Intercollegiate basketball season

The 1978–79 Oregon Ducks women's basketball team represented the sixth official season for the University of Oregon's Varsity women's basketball program. The Ducks were coached by Elwin Heiny in his third year as head coach. The team finished the regular season undefeated and posted a 68–67 win over the internationally ranked No. 5 Republic of North Korea National team in a late-season exhibition game. Their final record was 23–2 with losses to Oregon State in the AIAW Region 9 championship tournament and South Carolina. The team led the league in points per game (84.6), boosted by the largest margin of victory in program history: a 121–40 win over the University of Hawaii.

== Notable players ==
This was the first college season that eventual-All-American and head coach Bev Smith played for the Ducks. Born in Canada (Salmon Arm, B.C.) and a member of the Canadian National Team, Smith averaged 15.2 points per game as forward and scored 381 total points during the season. She also averaged 12.9 rebounds per game and finished the season with 61 assists. She won multiple accolades in the U.S. and Canada for her performances during the '78–'79 season.
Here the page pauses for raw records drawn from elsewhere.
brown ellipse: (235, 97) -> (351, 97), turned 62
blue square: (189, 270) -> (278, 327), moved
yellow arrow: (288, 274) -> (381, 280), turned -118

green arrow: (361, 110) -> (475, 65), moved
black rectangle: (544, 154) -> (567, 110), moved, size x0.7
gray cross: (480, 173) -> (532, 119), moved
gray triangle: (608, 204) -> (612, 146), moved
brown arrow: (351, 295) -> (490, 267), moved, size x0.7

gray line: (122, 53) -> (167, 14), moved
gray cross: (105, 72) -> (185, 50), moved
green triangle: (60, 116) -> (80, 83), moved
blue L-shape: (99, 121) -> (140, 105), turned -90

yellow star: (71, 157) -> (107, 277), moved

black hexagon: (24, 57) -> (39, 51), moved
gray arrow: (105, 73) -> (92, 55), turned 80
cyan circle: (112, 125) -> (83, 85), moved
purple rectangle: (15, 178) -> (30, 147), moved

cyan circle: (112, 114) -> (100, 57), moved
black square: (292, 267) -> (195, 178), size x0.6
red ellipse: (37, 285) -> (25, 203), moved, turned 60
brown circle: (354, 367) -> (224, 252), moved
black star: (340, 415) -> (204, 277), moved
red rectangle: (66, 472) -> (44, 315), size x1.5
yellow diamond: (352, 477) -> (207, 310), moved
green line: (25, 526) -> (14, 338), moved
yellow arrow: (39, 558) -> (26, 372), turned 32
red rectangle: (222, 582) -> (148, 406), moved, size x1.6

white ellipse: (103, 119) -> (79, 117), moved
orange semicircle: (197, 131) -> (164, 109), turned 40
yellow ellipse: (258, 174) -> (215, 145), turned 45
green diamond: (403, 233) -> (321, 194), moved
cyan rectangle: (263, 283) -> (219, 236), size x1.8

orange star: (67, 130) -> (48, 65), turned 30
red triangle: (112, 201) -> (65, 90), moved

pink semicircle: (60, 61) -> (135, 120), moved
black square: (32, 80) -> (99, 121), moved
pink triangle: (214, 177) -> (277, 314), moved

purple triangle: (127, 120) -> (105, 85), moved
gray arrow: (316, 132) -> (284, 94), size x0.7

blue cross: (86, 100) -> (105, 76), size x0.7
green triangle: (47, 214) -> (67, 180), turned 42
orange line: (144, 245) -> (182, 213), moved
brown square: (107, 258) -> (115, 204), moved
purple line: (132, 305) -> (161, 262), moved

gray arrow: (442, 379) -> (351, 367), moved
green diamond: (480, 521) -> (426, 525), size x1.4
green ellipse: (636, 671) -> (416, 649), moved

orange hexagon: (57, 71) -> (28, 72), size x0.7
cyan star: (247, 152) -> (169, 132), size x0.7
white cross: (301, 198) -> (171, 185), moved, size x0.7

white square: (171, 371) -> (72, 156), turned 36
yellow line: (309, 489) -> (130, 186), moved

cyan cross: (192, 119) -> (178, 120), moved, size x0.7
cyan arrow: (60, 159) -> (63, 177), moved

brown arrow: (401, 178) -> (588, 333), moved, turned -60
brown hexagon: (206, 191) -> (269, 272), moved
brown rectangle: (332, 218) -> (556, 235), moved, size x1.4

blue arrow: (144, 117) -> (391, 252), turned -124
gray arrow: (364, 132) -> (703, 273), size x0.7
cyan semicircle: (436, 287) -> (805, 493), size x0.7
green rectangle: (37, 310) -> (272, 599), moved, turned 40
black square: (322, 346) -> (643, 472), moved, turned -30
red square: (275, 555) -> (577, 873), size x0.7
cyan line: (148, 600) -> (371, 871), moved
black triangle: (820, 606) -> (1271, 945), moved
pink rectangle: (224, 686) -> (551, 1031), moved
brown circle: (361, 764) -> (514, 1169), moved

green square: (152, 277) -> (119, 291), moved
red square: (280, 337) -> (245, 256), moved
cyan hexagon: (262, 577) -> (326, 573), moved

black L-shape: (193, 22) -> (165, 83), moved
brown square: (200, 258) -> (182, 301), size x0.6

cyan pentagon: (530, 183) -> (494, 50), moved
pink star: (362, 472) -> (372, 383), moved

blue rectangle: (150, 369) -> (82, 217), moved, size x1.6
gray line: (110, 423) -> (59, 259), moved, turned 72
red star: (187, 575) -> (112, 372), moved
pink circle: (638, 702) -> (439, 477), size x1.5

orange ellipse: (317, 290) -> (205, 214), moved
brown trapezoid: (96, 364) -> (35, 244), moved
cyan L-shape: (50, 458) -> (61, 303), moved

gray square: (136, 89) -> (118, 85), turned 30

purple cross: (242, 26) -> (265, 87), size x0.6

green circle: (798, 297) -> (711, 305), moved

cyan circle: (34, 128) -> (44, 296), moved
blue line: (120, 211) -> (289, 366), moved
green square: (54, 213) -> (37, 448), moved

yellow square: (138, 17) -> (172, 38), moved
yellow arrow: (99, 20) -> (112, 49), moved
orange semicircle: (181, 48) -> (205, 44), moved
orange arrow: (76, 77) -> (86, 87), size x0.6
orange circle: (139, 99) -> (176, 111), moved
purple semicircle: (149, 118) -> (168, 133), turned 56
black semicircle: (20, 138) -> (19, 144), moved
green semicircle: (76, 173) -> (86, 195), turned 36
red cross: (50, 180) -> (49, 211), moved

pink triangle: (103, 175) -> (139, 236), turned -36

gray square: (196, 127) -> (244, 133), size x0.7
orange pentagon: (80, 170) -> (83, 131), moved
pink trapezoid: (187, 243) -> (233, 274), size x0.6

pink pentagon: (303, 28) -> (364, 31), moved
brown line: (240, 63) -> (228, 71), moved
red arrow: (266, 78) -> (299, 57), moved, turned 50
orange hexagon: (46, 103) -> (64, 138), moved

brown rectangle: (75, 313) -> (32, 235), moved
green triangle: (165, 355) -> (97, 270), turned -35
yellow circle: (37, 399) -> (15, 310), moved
Sophomore Debbie Adams, also recruited to the University of Oregon for sprints and jumps on the track and field team, averaged 13.6 points per game.

Junior Julie Cushing averaged 15.6 points per game.

Freshman Claudia Eaton averaged 11.4 points per game.

== Oregon vs. South Korea ==
An exhibition game between the Ducks and the National South Korean team took place at McArthur Court on the University of Oregon campus on Wednesday, Feb 7, 1979. The game attracted 6,000 fans, which was the highest number of fans to date for the women's basketball program. The Ducks won 68–67.